In questo contesto, la Biblioteca Olivetti che Adriano presenta a Garroni non è una pura e semplice collezione di libri ma:
questa biblioteca fa parte di un organismo più complesso che è un Centro culturale con un insieme di corsi per giovani, per adulti, corsi complementari, mostre, conferenze. Si tenta di educare i giovani alla comprensione dei valori della cultura8.

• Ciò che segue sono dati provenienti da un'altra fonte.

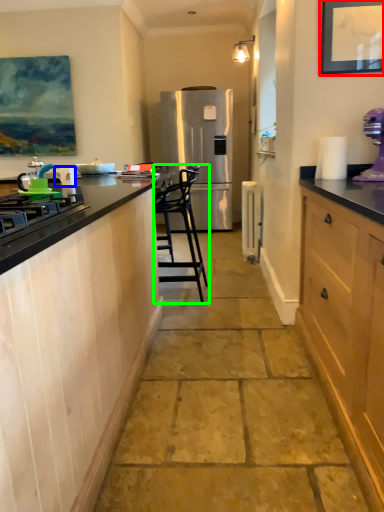 Question: Considering the real-world distances, which object is farthest from picture frame (highlighted by a red box)? appliance (highlighted by a blue box) or chair (highlighted by a green box)?

Choices:
 (A) appliance
 (B) chair

Answer: (B)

Figura 1 – La Biblioteca Olivetti, sala di lettura
Un articolo di Notizie Olivetti9 cita per la prima volta la presenza di una piccola biblioteca nelle attività del dopolavoro. Il nucleo principale della collezione è composto da alcuni trattati di tecnologia appartenuti a Camillo Olivetti e da una raccolta completa dei classici stranieri della UTET; l’articolo descrive anche le attività lavorative del prof. Mirto Doriguzzi, collaboratore di Adriano e redattore della rivista il Foglio di comunicazione interne. Il giornale ha una rubrica dedicata alla biblioteca e proprio in questa sezione viene pubblicata la lettera di un lettore, che pone una questione importante:
la distribuzione dei libri della biblioteca del dopolavoro è fatta in ore determinate durante le quali io e altri operai del mio reparto lavoriamo. Non sarebbe possibile fare la scelta dei libri dal catalogo e ottenere il prestito senza doverci recare in biblioteca?10.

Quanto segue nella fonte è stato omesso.